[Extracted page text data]
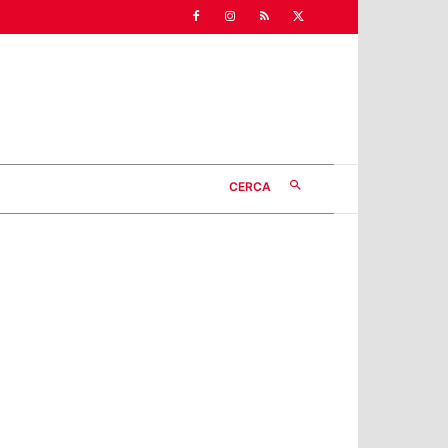
CERCA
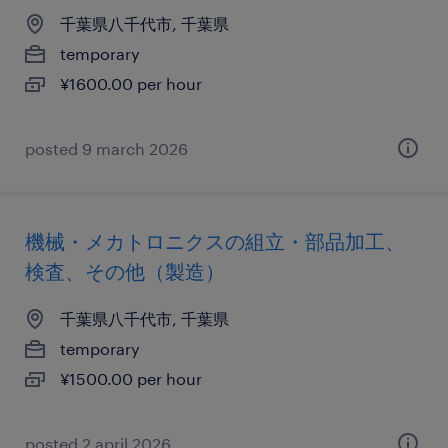
千葉県八千代市, 千葉県
temporary
¥1600.00 per hour
posted 9 march 2026
機械・メカトロニクスの組立・部品加工、
検査、その他（製造）
千葉県八千代市, 千葉県
temporary
¥1500.00 per hour
posted 2 april 2026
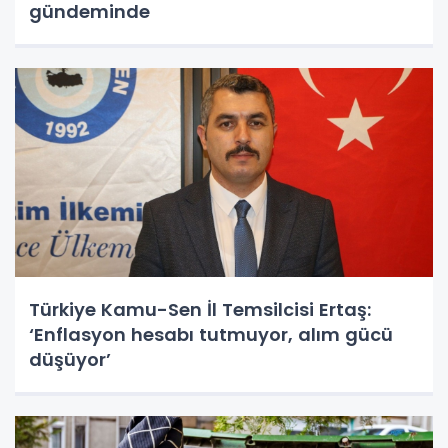
gündeminde
Türkiye Kamu-Sen İl Temsilcisi Ertaş:
‘Enflasyon hesabı tutmuyor, alım gücü
düşüyor’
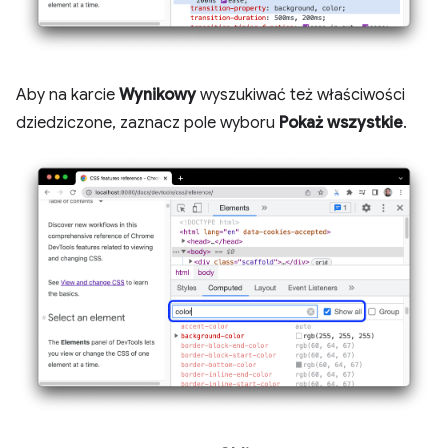
Aby na karcie
Wynikowy
wyszukiwać też właściwości
dziedziczone, zaznacz pole wyboru
Pokaż wszystkie
.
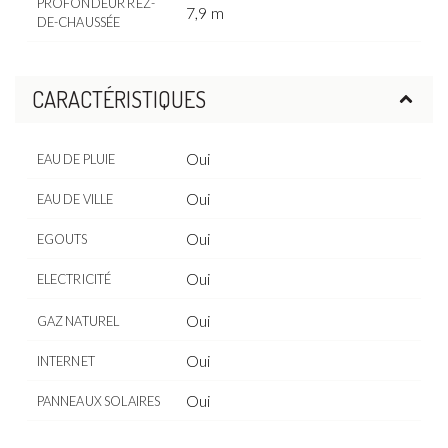
PROFONDEUR REZ-
7,9 m
DE-CHAUSSÉE
CARACTÉRISTIQUES
Oui
EAU DE PLUIE
Oui
EAU DE VILLE
Oui
EGOUTS
Oui
ELECTRICITÉ
Oui
GAZ NATUREL
Oui
INTERNET
Oui
PANNEAUX SOLAIRES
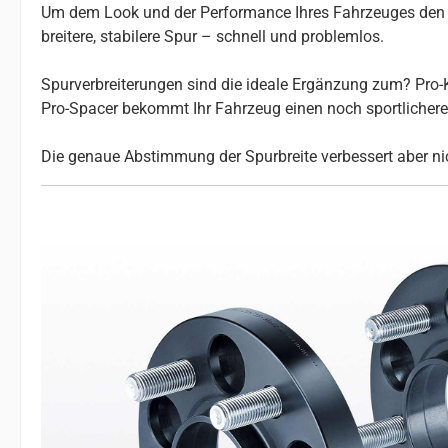
Um dem Look und der Performance Ihres Fahrzeuges den le
breitere, stabilere Spur – schnell und problemlos.
Spurverbreiterungen sind die ideale Ergänzung zum? Pro-K
Pro-Spacer bekommt Ihr Fahrzeug einen noch sportlicheren 
Die genaue Abstimmung der Spurbreite verbessert aber nic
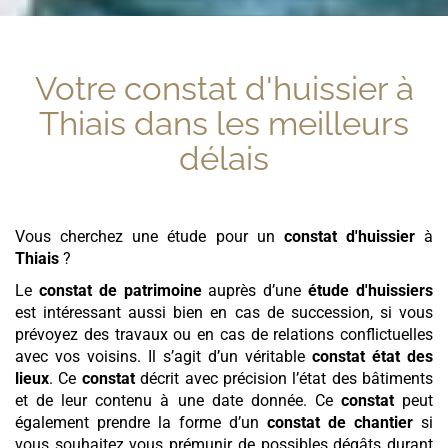
Votre constat d'huissier à
Thiais
dans les meilleurs
délais
Vous cherchez une étude pour un
constat d'huissier
à
Thiais
?
Le
constat de patrimoine
auprès d’une
étude d'huissiers
est intéressant aussi bien en cas de succession, si vous
prévoyez des travaux ou en cas de relations conflictuelles
avec vos voisins. Il s’agit d’un véritable
constat état des
lieux
. Ce
constat
décrit avec précision l’état des bâtiments
et de leur contenu à une date donnée. Ce
constat
peut
également prendre la forme d’un
constat de chantier
si
vous souhaitez vous prémunir de possibles dégâts durant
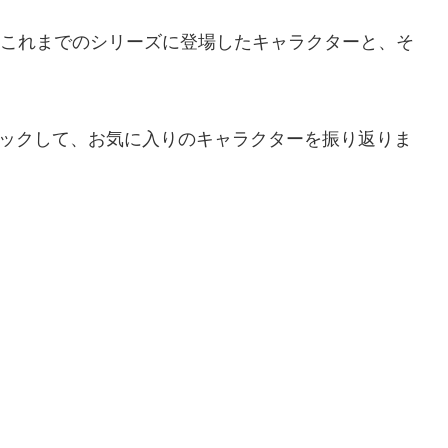
め、これまでのシリーズに登場したキャラクターと、そ
ェックして、お気に入りのキャラクターを振り返りま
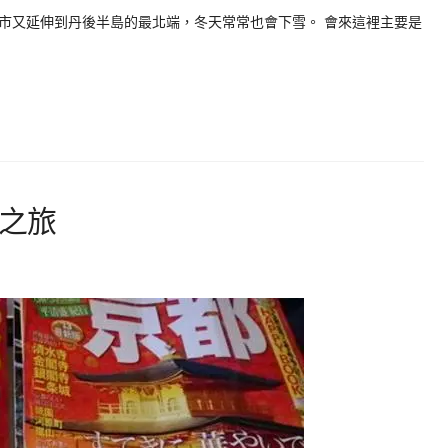
市又延伸到丹後半島的最北端，冬天常常也會下雪。 會來這裡主要是
場之旅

• **Task statement**
Repeat the data exactly, dropping every picture it holds.

• **Reply to the exercise**
CERCA
千葉県八千代市, 千葉県
temporary
¥1600.00 per hour
posted 9 march 2026
機械・メカトロニクスの組立・部品加工、
検査、その他（製造）
千葉県八千代市, 千葉県
temporary
¥1500.00 per hour
posted 2 april 2026
gündeminde
Türkiye Kamu-Sen İl Temsilcisi Ertaş:
‘Enflasyon hesabı tutmuyor, alım gücü
düşüyor’
Aby na karcie
Wynikowy
wyszukiwać też właściwości
dziedziczone, zaznacz pole wyboru
Pokaż wszystkie
.
PROFONDEUR REZ-
7,9 m
DE-CHAUSSÉE
CARACTÉRISTIQUES
Oui
EAU DE PLUIE
Oui
EAU DE VILLE
Oui
EGOUTS
Oui
ELECTRICITÉ
Oui
GAZ NATUREL
Oui
INTERNET
Oui
PANNEAUX SOLAIRES
Um dem Look und der Performance Ihres Fahrzeuges den le
breitere, stabilere Spur – schnell und problemlos.
Spurverbreiterungen sind die ideale Ergänzung zum? Pro-K
Pro-Spacer bekommt Ihr Fahrzeug einen noch sportlicheren 
Die genaue Abstimmung der Spurbreite verbessert aber nic
Votre constat d'huissier à
Thiais
dans les meilleurs
délais
Vous cherchez une étude pour un
constat d'huissier
à
Thiais
?
Le
constat de patrimoine
auprès d’une
étude d'huissiers
est intéressant aussi bien en cas de succession, si vous
prévoyez des travaux ou en cas de relations conflictuelles
avec vos voisins. Il s’agit d’un véritable
constat état des
lieux
. Ce
constat
décrit avec précision l’état des bâtiments
et de leur contenu à une date donnée. Ce
constat
peut
également prendre la forme d’un
constat de chantier
si
vous souhaitez vous prémunir de possibles dégâts durant
め、これまでのシリーズに登場したキャラクターと、そ
ェックして、お気に入りのキャラクターを振り返りま
市又延伸到丹後半島的最北端，冬天常常也會下雪。 會來這裡主要是
場之旅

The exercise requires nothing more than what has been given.